EXERCISE GOAL
Copy out the lines of the records below, and only those lines, from the one with "Kế hoạch Kiểm" through the one with "pasjonatów gier…", exactly as they appear.

Saved entries
----
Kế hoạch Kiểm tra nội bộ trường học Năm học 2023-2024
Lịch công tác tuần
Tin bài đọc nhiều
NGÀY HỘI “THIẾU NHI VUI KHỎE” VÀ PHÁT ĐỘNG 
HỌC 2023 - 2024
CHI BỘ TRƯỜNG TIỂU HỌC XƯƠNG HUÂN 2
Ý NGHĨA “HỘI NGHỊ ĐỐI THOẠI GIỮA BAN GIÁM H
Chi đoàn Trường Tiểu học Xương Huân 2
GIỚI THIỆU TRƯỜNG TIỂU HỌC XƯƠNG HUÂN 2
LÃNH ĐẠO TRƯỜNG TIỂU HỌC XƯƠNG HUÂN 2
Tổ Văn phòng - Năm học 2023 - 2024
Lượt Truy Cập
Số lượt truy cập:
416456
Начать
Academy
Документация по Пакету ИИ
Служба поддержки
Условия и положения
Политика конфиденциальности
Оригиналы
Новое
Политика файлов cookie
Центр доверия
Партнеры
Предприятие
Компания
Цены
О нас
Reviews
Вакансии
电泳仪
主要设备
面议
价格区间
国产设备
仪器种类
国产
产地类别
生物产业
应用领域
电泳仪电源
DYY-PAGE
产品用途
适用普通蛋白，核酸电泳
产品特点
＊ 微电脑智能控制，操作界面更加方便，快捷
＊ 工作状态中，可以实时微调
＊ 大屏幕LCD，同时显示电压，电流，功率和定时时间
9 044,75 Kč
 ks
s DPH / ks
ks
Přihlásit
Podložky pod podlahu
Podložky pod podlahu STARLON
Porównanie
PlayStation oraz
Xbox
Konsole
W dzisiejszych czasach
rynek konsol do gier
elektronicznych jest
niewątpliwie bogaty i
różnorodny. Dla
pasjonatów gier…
----
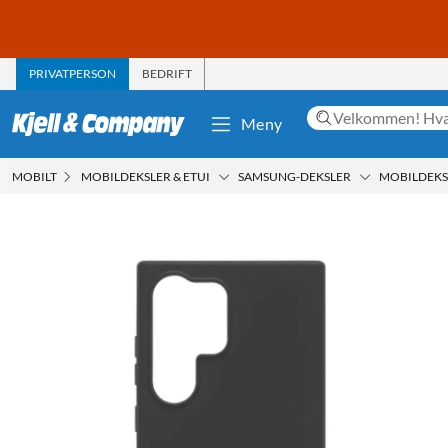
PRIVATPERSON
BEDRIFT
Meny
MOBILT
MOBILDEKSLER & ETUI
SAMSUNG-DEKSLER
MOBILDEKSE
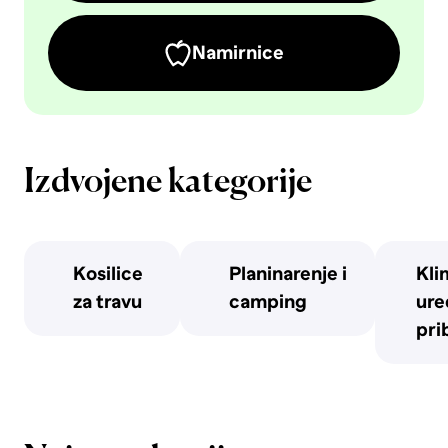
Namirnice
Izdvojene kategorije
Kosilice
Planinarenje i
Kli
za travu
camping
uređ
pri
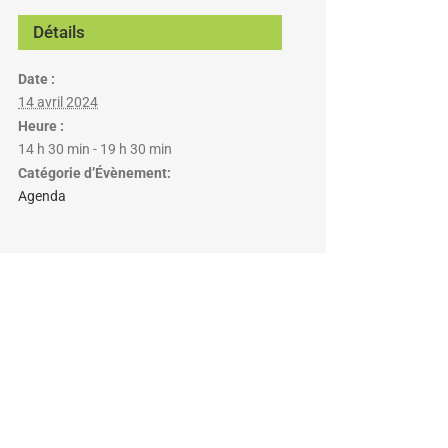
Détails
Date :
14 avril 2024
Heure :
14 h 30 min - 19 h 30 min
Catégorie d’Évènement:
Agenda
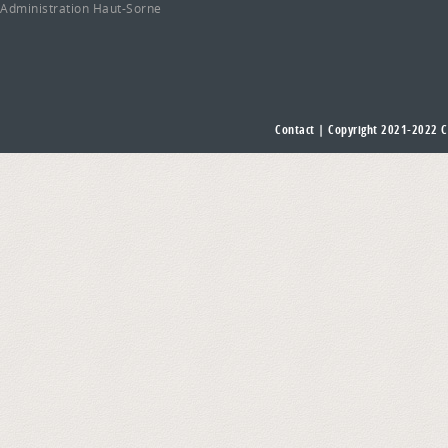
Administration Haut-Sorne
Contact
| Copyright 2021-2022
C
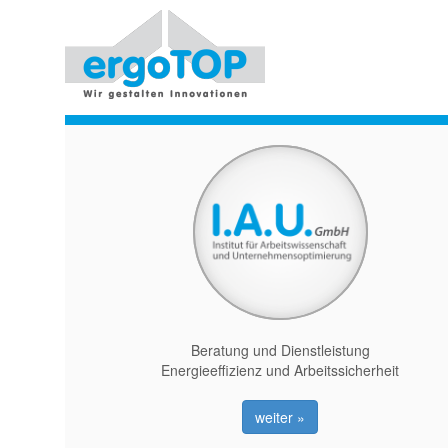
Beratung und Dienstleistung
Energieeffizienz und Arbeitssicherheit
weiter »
----
THE ANSWER
Kế hoạch Kiểm tra nội bộ trường học Năm học 2023-2024
Lịch công tác tuần
Tin bài đọc nhiều
NGÀY HỘI “THIẾU NHI VUI KHỎE” VÀ PHÁT ĐỘNG 
HỌC 2023 - 2024
CHI BỘ TRƯỜNG TIỂU HỌC XƯƠNG HUÂN 2
Ý NGHĨA “HỘI NGHỊ ĐỐI THOẠI GIỮA BAN GIÁM H
Chi đoàn Trường Tiểu học Xương Huân 2
GIỚI THIỆU TRƯỜNG TIỂU HỌC XƯƠNG HUÂN 2
LÃNH ĐẠO TRƯỜNG TIỂU HỌC XƯƠNG HUÂN 2
Tổ Văn phòng - Năm học 2023 - 2024
Lượt Truy Cập
Số lượt truy cập:
416456
Начать
Academy
Документация по Пакету ИИ
Служба поддержки
Условия и положения
Политика конфиденциальности
Оригиналы
Новое
Политика файлов cookie
Центр доверия
Партнеры
Предприятие
Компания
Цены
О нас
Reviews
Вакансии
电泳仪
主要设备
面议
价格区间
国产设备
仪器种类
国产
产地类别
生物产业
应用领域
电泳仪电源
DYY-PAGE
产品用途
适用普通蛋白，核酸电泳
产品特点
＊ 微电脑智能控制，操作界面更加方便，快捷
＊ 工作状态中，可以实时微调
＊ 大屏幕LCD，同时显示电压，电流，功率和定时时间
9 044,75 Kč
 ks
s DPH / ks
ks
Přihlásit
Podložky pod podlahu
Podložky pod podlahu STARLON
Porównanie
PlayStation oraz
Xbox
Konsole
W dzisiejszych czasach
rynek konsol do gier
elektronicznych jest
niewątpliwie bogaty i
różnorodny. Dla
pasjonatów gier…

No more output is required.